My hunch is that if you took "value creation" numbers from a team that had a sustainable pace and a good process, you would see large variations from one iteration to the next. If you plotted these numbers you'd get a nice power law curve. You would see very little variation in the overall value creation for a shockingly wide range of variation of "developer hours".

A similar article on IGDA, summarized a similar finding

Workers can maintain productivity more or less indefinitely at 40 hours per five-day workweek. When working longer hours, productivity begins to decline. Somewhere between four days and two months, the gains from additional hours of work are negated by the decline in hourly productivity. In extreme cases (within a day or two, as soon as workers stop getting at least 7-8 hours of sleep per night), the degradation can be abrupt.

Henrik tried to defend his argument for working more than 40 hours per week by quoting examples of Google and Microsoft. He added

Google has even been awarded the title "best company to work for" twice in a row, according to Fortune magazine! And they surely don't limit themselves to 40 hours per week.

Dan Rawsthorne suggested that Sustainable pace is not about number of hours at all, it is about commitment and technical debt. If the team can sustain their pace without providing technical debt then they should go with that pace irrespective of the number of hours. George Dinwiddie further added that sustainable pace is something which could be discussed with the teams in a retrospective setting. He quoted Alistair Cockburn to negate the relation between sustained pace and number of hours.
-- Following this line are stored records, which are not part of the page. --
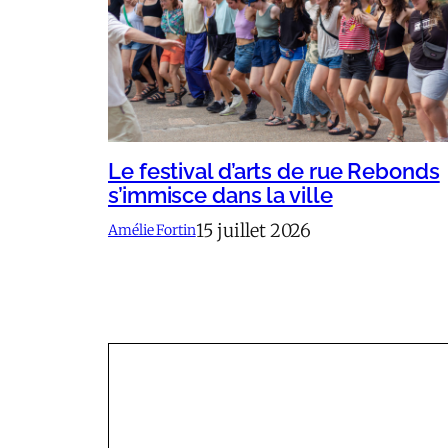
Le festival d’arts de rue Rebonds
s’immisce dans la ville
15 juillet 2026
Amélie Fortin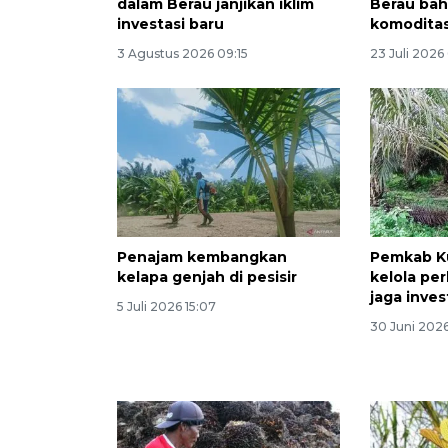
dalam Berau janjikan iklim
Berau ba
investasi baru
komoditas
3 Agustus 2026 09:15
23 Juli 2026
Penajam kembangkan
Pemkab Ku
kelapa genjah di pesisir
kelola pe
jaga inves
5 Juli 2026 15:07
30 Juni 2026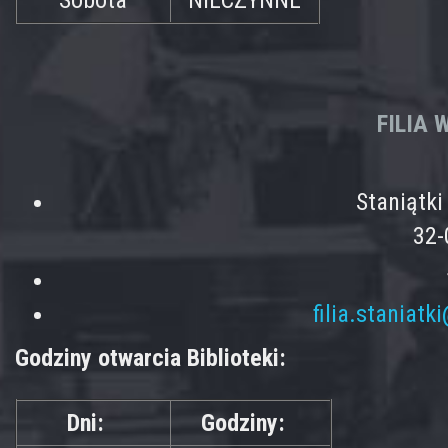
Sobota
NIECZYNNE
FILIA
Staniątk
32-
filia.staniatk
Godziny otwarcia Biblioteki:
Dni:
Godziny:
Increasing hours is, in my experience, the least fruitful way to get more done in the software development field. It's a choice that fits H.L. Mencken's description of "simple, obvious, and wrong." As Alistair Cockburn has so delightfully described, people are non-linear systems. Expecting a linear relationship between input (more hours) and output (quicker accomplishment) is misguided.

Joseph Little tried to summarize the discussion by suggesting that the important factor to sustain pace is not the number of hours worked, but to think creatively and accomplish more in less time. He mentioned that sustainable pace revolves around a lot of factors like work culture, technical debt, motivation etc. It might have a small influence from number of hours worked but that is not the best metric to start with.